Arm Food Lab, hem yerli şefleri, hem de yabancı misafirleri bir araya getiren, deney ve mutfak araştırmaları için bir platform haline geldi.
“Ermenilerin ne yediğini, nasıl yediğini, hangi tarifleri, hangi malzemeleri kullandıklarını anlamak istiyorum”,- diyor.
Ermenistan aynı zamanda şarapçılığın beşiği olarak da kabul ediliyor.
Dünyanın ilk şarap imalathanesi, ülkenin güneyindeki Areni-1 mağarasında keşfedildi.
Ermeni şaraplarına artan ilgi bağlamında, In Vino şarap barının ortak sahibi Mariam Sağatelyan, Ermeni şarap yapımının eşsiz tadı ve potansiyelini vurgulayarak, doğal olanlar da dâhil olmak üzere, en iyi yerel şarapları aktif olarak tanıtıyor.
“Açtığımızda içilmeye uygun sadece 10 çeşit Ermeni şarabımız vardı.
Şimdi bunların sayısı 600’den fazla.
Kimse şarap içmezdi, yalnızca votka”,- diyor Mariam.
Restoranlar ve şarap imalathanelerinin yanı sıra, peynir yapımı da modern Ermeni gastronomi manzarasının önemli bir unsuru haline geliyor.
Mikaelyan Aile Çiftliği’nin peynirci şefi Marina Şakaryan-Mikaelyan, bu alanda yeni bir bakış açısı oluşturuyor.
Ermenistan’ın geleneksel olarak yalnızca iki tür peynirle (Lori ve Çanakh) bilinmesine rağmen, Marina farklı bir rota izlemeye karar verdi.
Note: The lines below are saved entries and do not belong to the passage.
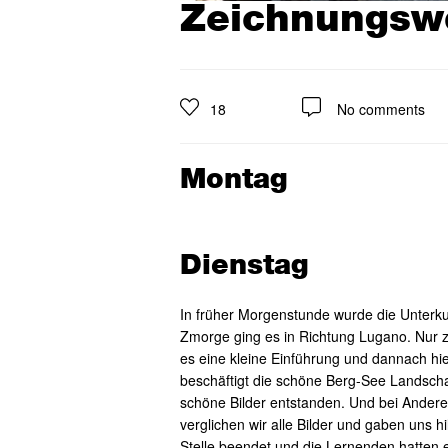
Zeichnungsw
18
No comments
Montag
Dienstag
In früher Morgenstunde wurde die Unterku
Zmorge ging es in Richtung Lugano. Nur 
es eine kleine Einführung und dannach hi
beschäftigt die schöne Berg-See Landschaf
schöne Bilder entstanden. Und bei Andere
verglichen wir alle Bilder und gaben uns
Stelle beendet und die Lernenden hatten 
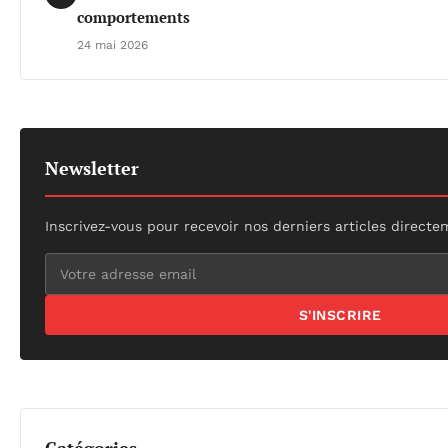
comportements
24 mai 2026
Newsletter
Inscrivez-vous pour recevoir nos derniers articles directe
S'INSCRIRE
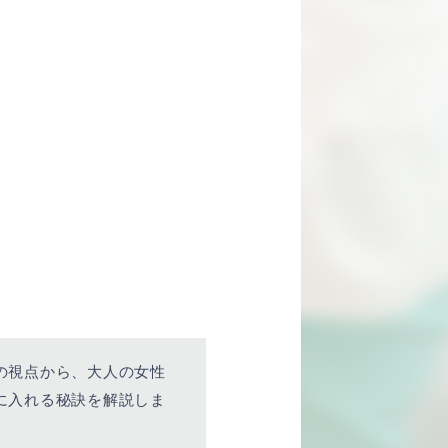
の視点から、大人の女性
に入れる秘訣を解説しま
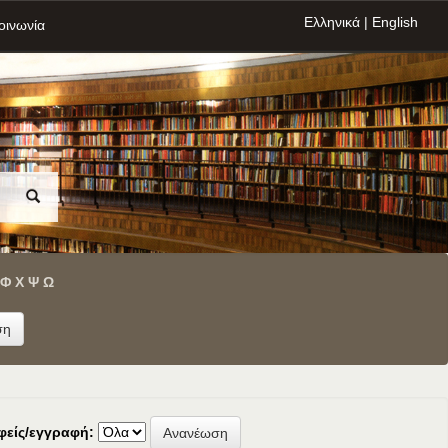
Ελληνικά
|
English
οινωνία
Φ
Χ
Ψ
Ω
φείς/εγγραφή:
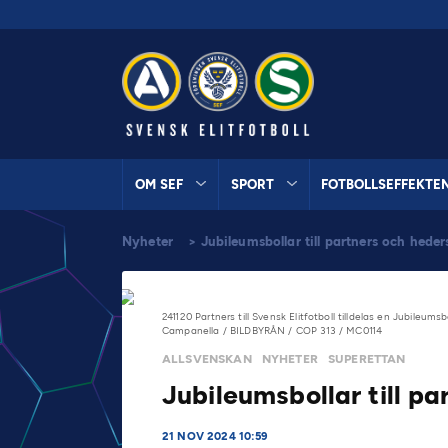
OM SEF
SPORT
FOTBOLLSEFFEKTE
Nyheter
>
Jubileumsbollar till partners och hede
241120 Partners till Svensk Elitfotboll tilldelas en Jubile
Campanella / BILDBYRÅN / COP 313 / MC0114
ALLSVENSKAN
NYHETER
SUPERETTAN
Jubileumsbollar till p
21 NOV 2024 10:59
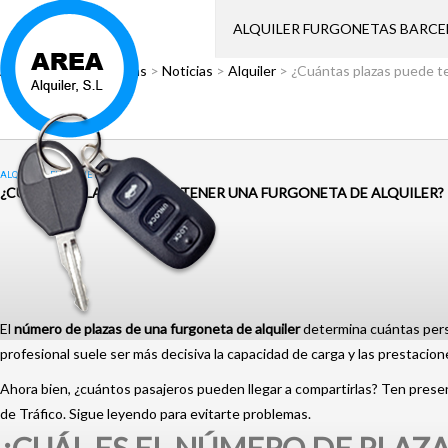
ALQUILER FURGONETAS BARC
Área Alquiler
>
Noticias
>
Noticias
>
Alquiler
>
¿Cuántas plazas puede te
ALQUILER
,
FURGONETAS
,
NOTICIAS
¿CUÁNTAS PLAZAS PUEDE TENER UNA FURGONETA DE ALQUILER?
El
número de plazas de una furgoneta
de alquiler
determina cuántas person
profesional suele ser más decisiva la capacidad de carga y las prestacion
Ahora bien, ¿cuántos pasajeros pueden llegar a compartirlas? Ten presen
de Tráfico. Sigue leyendo para evitarte problemas.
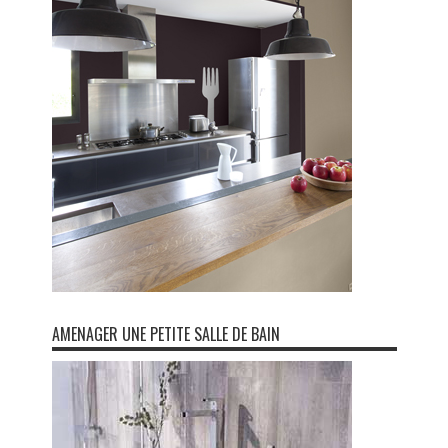
AMENAGER UNE PETITE SALLE DE BAIN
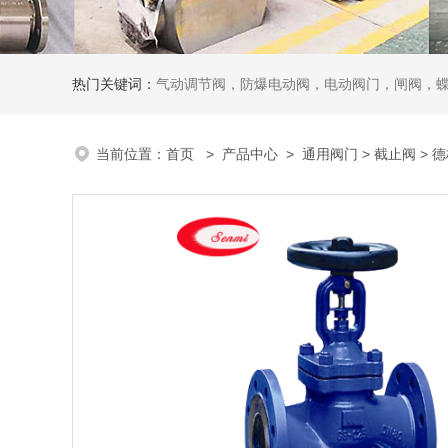
热门关键词：
气动调节阀，防爆电动阀，电动阀门，闸阀，
当前位置：
首页
>
产品中心
>
通用阀门
>
截止阀
> 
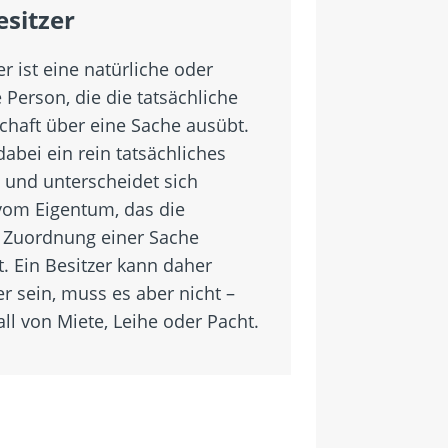
esitzer
er ist eine natürliche oder
e Person, die die tatsächliche
chaft über eine Sache ausübt.
 dabei ein rein tatsächliches
s und unterscheidet sich
 vom Eigentum, das die
e Zuordnung einer Sache
. Ein Besitzer kann daher
r sein, muss es aber nicht –
ll von Miete, Leihe oder Pacht.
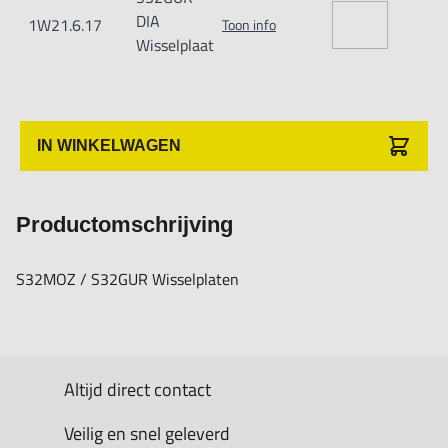
DIA
1W21.6.17
Toon info
Wisselplaat
IN WINKELWAGEN
Productomschrijving
S32MOZ / S32GUR Wisselplaten
Altijd direct contact
Veilig en snel geleverd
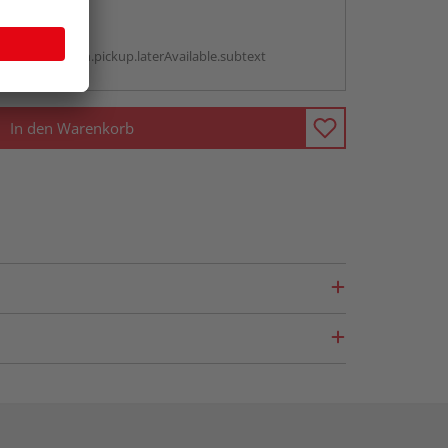
abholen
g:
antBox.option.pickup.laterAvailable.subtext
In den Warenkorb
Daha önce biyokimyacı olarak çalışmış olan Marina, artık bilime olan tutkusunu peynir yapımına uyguluyor.
Kitaplardan bilgi edinip, birçok deney yaptıktan sonra, 10 farklı peynir türünden oluşan bir koleksiyon oluşturdu.
Ancak kendisinin de itiraf ettiği gibi yol kolay değildi.
“Başarısız denemelerin sayısı 50’yi aşıyor”,- diyor Marina.
Ancak hatalardan korkmuyor.
“Başarısızlıklar iyi sonuçlardan daha sık meydana gelir, ancak asla durmamamız gerektiğini biliyoruz.”